The craft: chunk along natural seams (sections, Q&A pairs) — too big is noisy, too small loses meaning. Search by meaning with embeddings, then re-rank or blend in keyword search so the truly relevant chunk rises to the top. And the single most important instruction — the one that buys trust: tell the model to answer only from the retrieved material, and to say "I don't know" if it isn't there. Add citations so every answer is checkable. Retrieval is just context engineering on autopilot.

Analogy

A genius who'll answer from whatever papers you hand them. Get the librarian wrong, and the genius hands you garbage — with a perfectly straight face.

Use it in your build

For a client's customer-facing bot: clean chunking + good retrieval + "answer only from these docs, or admit you don't know." That discipline is what makes it safe to ship.

4.5

Agent Design

Part IV · Craft

Building a good agent is about constraint. Manage it like a sharp but green new employee: clear goal, the right few tools, guardrails, and a human gate on anything that bites.

An agent is a model in a loop with tools (2.3) — but every step is still prediction, so errors compound: one wrong step poisons the context for all that follow. A loose agent wanders, loops, grabs the wrong tool, or confidently takes a wrong action — automatically, maybe many times. The more autonomy, the more risk. So the whole craft is one word: constraint. Scope tightly, fail safely.

Concretely: give it a narrow goal, not "run my business." Give it the right few tools — every extra one is another way to go wrong — and describe them clearly, because the model picks tools from the descriptions you wrote (they're context). Put guardrails on it, and above all a human gate on anything irreversible — sending, paying, deleting, publishing. Log every step. And know when not to use an agent at all: if a single prompt or a fixed script does the job, use that.

Analogy

A capable new hire — fast, tireless, a little overconfident. A good manager doesn't hand over the keys to everything; they give one clear task, the right access, clear rules, and they check the important work before it ships.

Use it in your build

Your weekly human review in the content engine is exactly this instinct — the single most important guardrail. Speed everywhere else; a gate on the things that bite.

Reference

Glossary

Weights
The billions of tunable numbers inside a network — where its "knowledge" actually lives.
Backpropagation
Working backward from a mistake to nudge every weight toward a better answer.
Gradient descent
Repeatedly stepping "downhill" toward less error — the core of training.
Token
A word-piece.

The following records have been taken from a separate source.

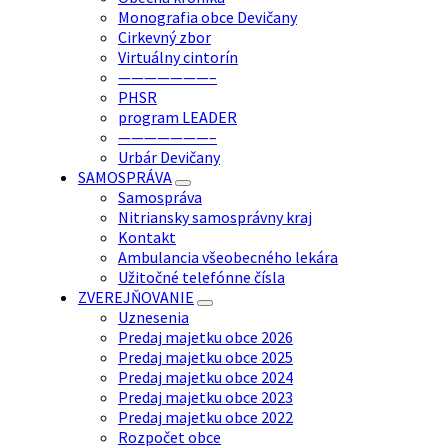
Monografia obce Devičany
Cirkevný zbor
Virtuálny cintorín
———————–
PHSR
program LEADER
———————–
Urbár Devičany
SAMOSPRÁVA
Samospráva
Nitriansky samosprávny kraj
Kontakt
Ambulancia všeobecného lekára
Užitočné telefónne čísla
ZVEREJŇOVANIE
Uznesenia
Predaj majetku obce 2026
Predaj majetku obce 2025
Predaj majetku obce 2024
Predaj majetku obce 2023
Predaj majetku obce 2022
Rozpočet obce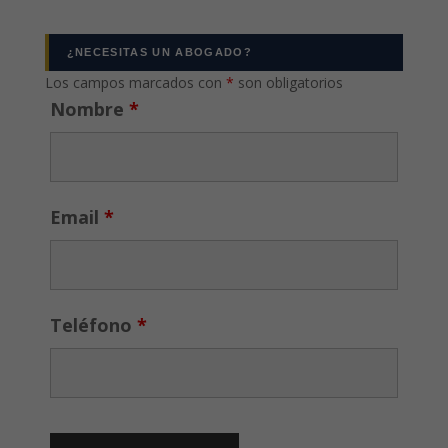
¿NECESITAS UN ABOGADO?
Los campos marcados con
*
son obligatorios
Nombre
*
Email
*
Teléfono
*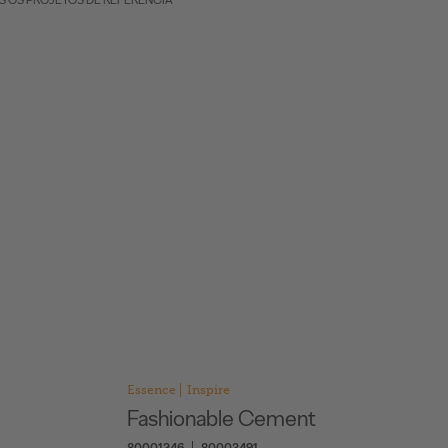
S OS PROJETOS DE REFERÊNCIA
Essence
Inspire
Fashionable Cement
80001246
80003491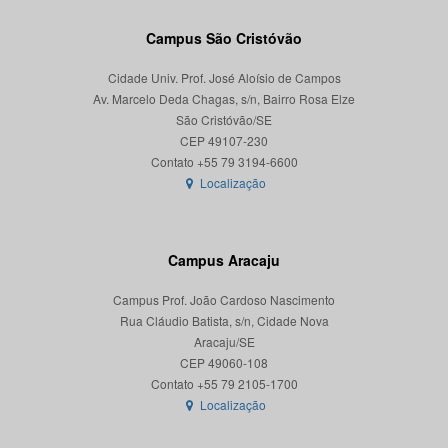
Campus São Cristóvão
Cidade Univ. Prof. José Aloísio de Campos
Av. Marcelo Deda Chagas, s/n, Bairro Rosa Elze
São Cristóvão/SE
CEP 49107-230
Localização
Campus Aracaju
Campus Prof. João Cardoso Nascimento
Rua Cláudio Batista, s/n, Cidade Nova
Aracaju/SE
CEP 49060-108
Localização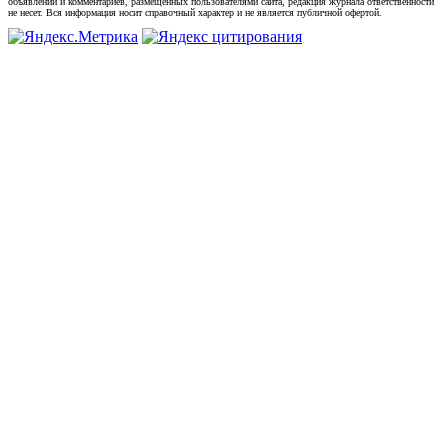
объявлений и комментариев, размещенных пользователями сайта, редакция журнала ответственности
не несет. Вся информация носит справочный характер и не является публичной офертой.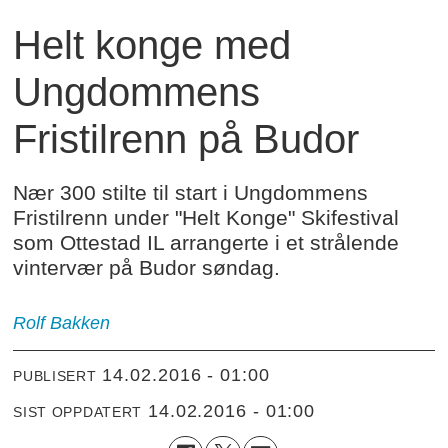
Helt konge med
Ungdommens
Fristilrenn på Budor
Nær 300 stilte til start i Ungdommens
Fristilrenn under "Helt Konge" Skifestival
som Ottestad IL arrangerte i et strålende
vintervær på Budor søndag.
Rolf Bakken
14.02.2016 - 01:00
PUBLISERT
14.02.2016 - 01:00
SIST OPPDATERT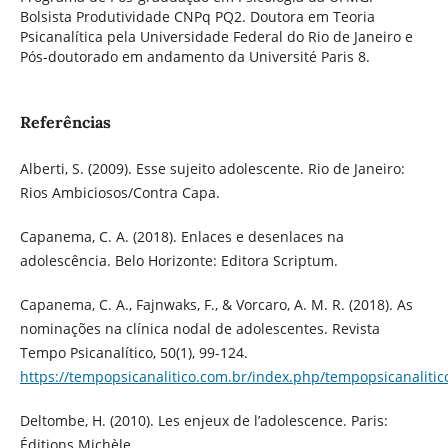
Bolsista Produtividade CNPq PQ2. Doutora em Teoria
Psicanalítica pela Universidade Federal do Rio de Janeiro e
Pós-doutorado em andamento da Université Paris 8.
Referências
Alberti, S. (2009). Esse sujeito adolescente. Rio de Janeiro:
Rios Ambiciosos/Contra Capa.
Capanema, C. A. (2018). Enlaces e desenlaces na
adolescência. Belo Horizonte: Editora Scriptum.
Capanema, C. A., Fajnwaks, F., & Vorcaro, A. M. R. (2018). As
nominações na clínica nodal de adolescentes. Revista
Tempo Psicanalítico, 50(1), 99-124.
https://tempopsicanalitico.com.br/index.php/tempopsicanalitico
Deltombe, H. (2010). Les enjeux de l’adolescence. Paris:
Éditions Michèle.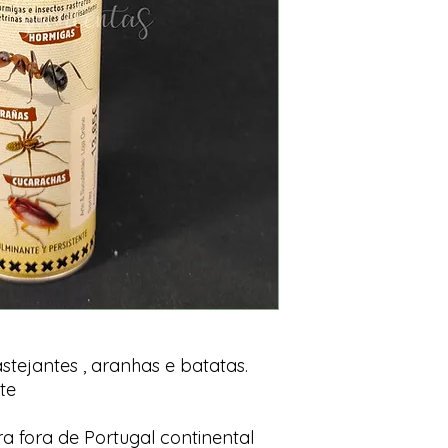
astejantes , aranhas e batatas.
te
a fora de Portugal continental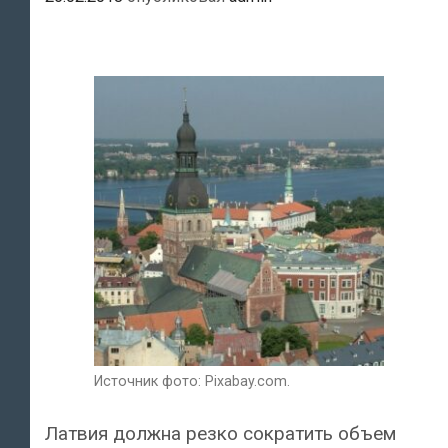
Источник фото: Pixabay.com.
Латвия должна резко сократить объем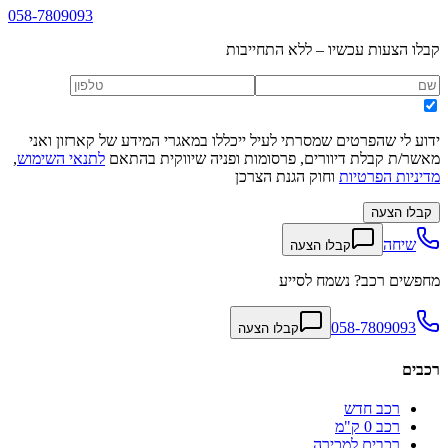
058-7809093
קבלו הצעות עכשיו – ללא התחייבות
ידוע לי שהפרטים שמסרתי לעיל ייכללו במאגרי המידע של קארזון ואני
מאשר/ת קבלת דיוורים, פרסומות ופניה שיווקית בהתאם
לתנאי השימוש
,
מדיניות הפרטיות
וחוק הגנת הצרכן
קבלו הצעה
שיחה
קבלו הצעה
מחפשים רכב? נשמח לסייע
058-7809093
קבלו הצעה
רכבים
רכב חדש
רכב 0 ק"מ
רכבים למכירה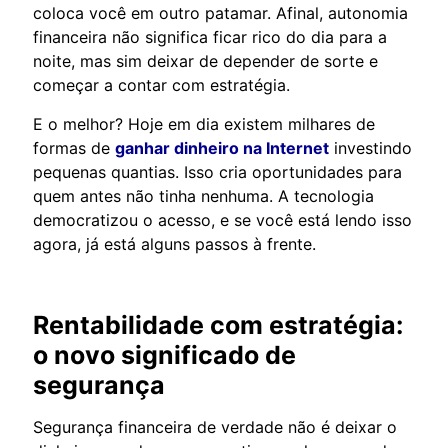
coloca você em outro patamar. Afinal, autonomia
financeira não significa ficar rico do dia para a
noite, mas sim deixar de depender de sorte e
começar a contar com estratégia.
E o melhor? Hoje em dia existem milhares de
formas de
ganhar dinheiro na Internet
investindo
pequenas quantias. Isso cria oportunidades para
quem antes não tinha nenhuma. A tecnologia
democratizou o acesso, e se você está lendo isso
agora, já está alguns passos à frente.
Rentabilidade com estratégia:
o novo significado de
segurança
Segurança financeira de verdade não é deixar o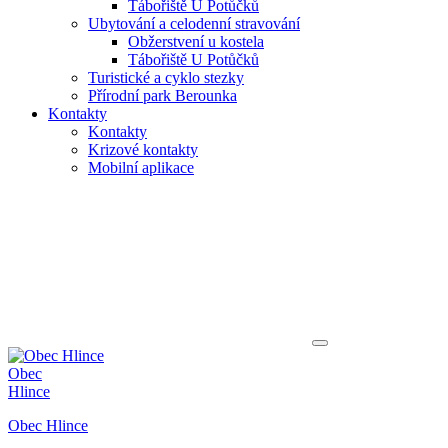
Tábořiště U Potůčků
Ubytování a celodenní stravování
Obžerstvení u kostela
Tábořiště U Potůčků
Turistické a cyklo stezky
Přírodní park Berounka
Kontakty
Kontakty
Krizové kontakty
Mobilní aplikace
Obec
Hlince
Obec Hlince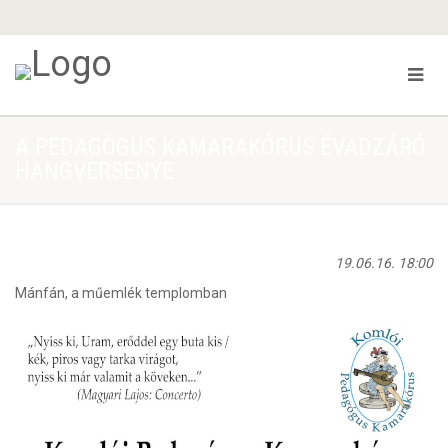
A PEDAGÓGUS KAMARAKÓRUS ÉVADZÁRÓ
HANGVERSENYE
19.06.16. 18:00
Mánfán, a műemlék templomban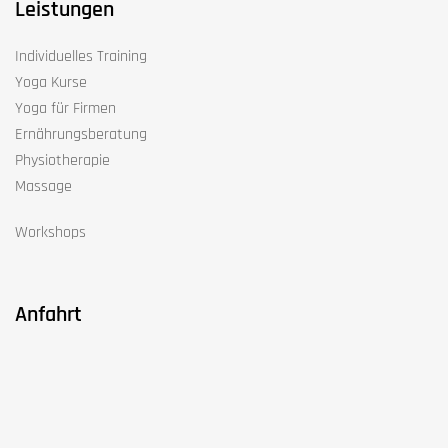
Yoga Kurse
Yoga für Firmen
Ernährungsberatung
Physiotherapie
Massage
Workshops
Anfahrt
Impressum
Datenschutz
Cookie Einstellungen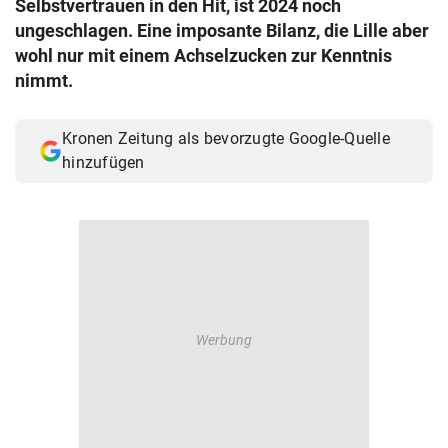
Selbstvertrauen in den Hit, ist 2024 noch
© Krone Multimedia GmbH & Co KG 2026
ungeschlagen. Eine imposante Bilanz, die Lille aber
Muthgasse 2, 1190 Wien
wohl nur mit einem Achselzucken zur Kenntnis
nimmt.
Kronen Zeitung als bevorzugte Google-Quelle
hinzufügen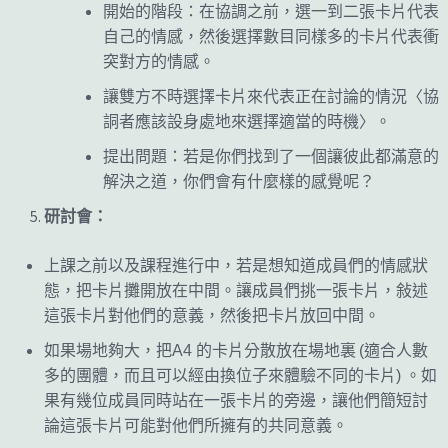
開始的階段：在協調之前，選一到二張卡片代表
自己的情感，然後選擇數目同樣多的卡片代表衝
突對方的情感。
讓雙方不時選擇卡片來代表正在討論的情況〈協
詷者應該設身處地來選擇適當的時機〉。
提出問題：若是你們找到了一個讓彼此都滿意的
解決之道，你們會有什麼樣的感覺呢？
研討會：
上課之前以及課程進行中，若是想知道成員們的情感狀
態，把卡片攤開放在中間。讓成員們挑一張卡片，敍述
這張卡片對他們的意義，然後把卡片放回中間。
如果場地夠大，把
A4
的卡片分散放在場地裏
(
適合人數
多的團體，而且可以經由換位子來體驗不同的卡片
)
。如
果有幾位成員同時站在一張卡片的旁邊，讓他們簡短討
論這張卡片可能對他們所擁有的共同意義。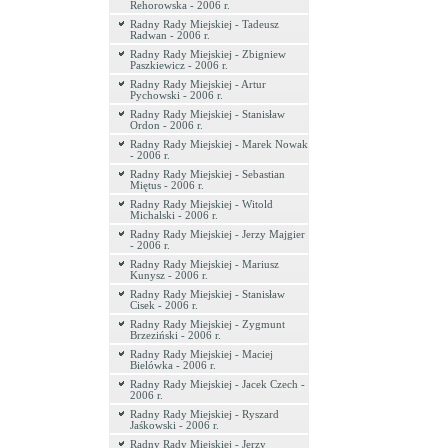
Rehorowska - 2006 r.
Radny Rady Miejskiej - Tadeusz
Radwan - 2006 r.
Radny Rady Miejskiej - Zbigniew
Paszkiewicz - 2006 r.
Radny Rady Miejskiej - Artur
Pychowski - 2006 r.
Radny Rady Miejskiej - Stanisław
Ordon - 2006 r.
Radny Rady Miejskiej - Marek Nowak
- 2006 r.
Radny Rady Miejskiej - Sebastian
Miętus - 2006 r.
Radny Rady Miejskiej - Witold
Michalski - 2006 r.
Radny Rady Miejskiej - Jerzy Majgier
- 2006 r.
Radny Rady Miejskiej - Mariusz
Kunysz - 2006 r.
Radny Rady Miejskiej - Stanisław
Cisek - 2006 r.
Radny Rady Miejskiej - Zygmunt
Brzeziński - 2006 r.
Radny Rady Miejskiej - Maciej
Bielówka - 2006 r.
Radny Rady Miejskiej - Jacek Czech -
2006 r.
Radny Rady Miejskiej - Ryszard
Jaśkowski - 2006 r.
Radny Rady Miejskiej - Jerzy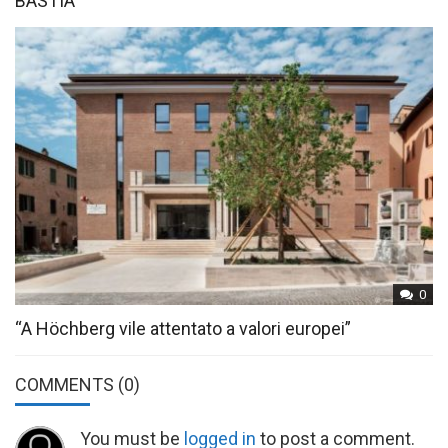
BASTIA
0
“A Höchberg vile attentato a valori europei”
COMMENTS
(0)
You must be
logged in
to post a comment.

Models read and write in tokens, and you're billed by them.
Temperature
The randomness dial at generation time — low is focused, high is creative.
Hallucination
A confident, fluent, wrong answer — the model producing a plausible next word it can't back up.
Self-attention
Every word weighing every other word to decide what's relevant. The heart of the Transformer.
Transformer
The 2017 architecture (the "T" in GPT) under nearly every modern model.
Prompt
The text you hand the model — its entire world for that turn.
RAG
Retrieval-augmented generation — fetching the right facts and adding them to the context before answering.
Embeddings
Meaning turned into coordinates, so similar ideas sit near each other.
Agent
A model in a loop with tools: think, act, observe, repeat.
Fine-tuning
Extra training on your own examples to change a model's behavior (not its knowledge).
Eval
A repeatable test that scores whether a model or prompt is actually any good.
Context window
The finite "workbench" of text the model can see in one call.
This manual grows

This is v1, current through Part IV. As we cover each new lesson, it gets added here — new modules, new diagrams, deeper craft. A living field guide.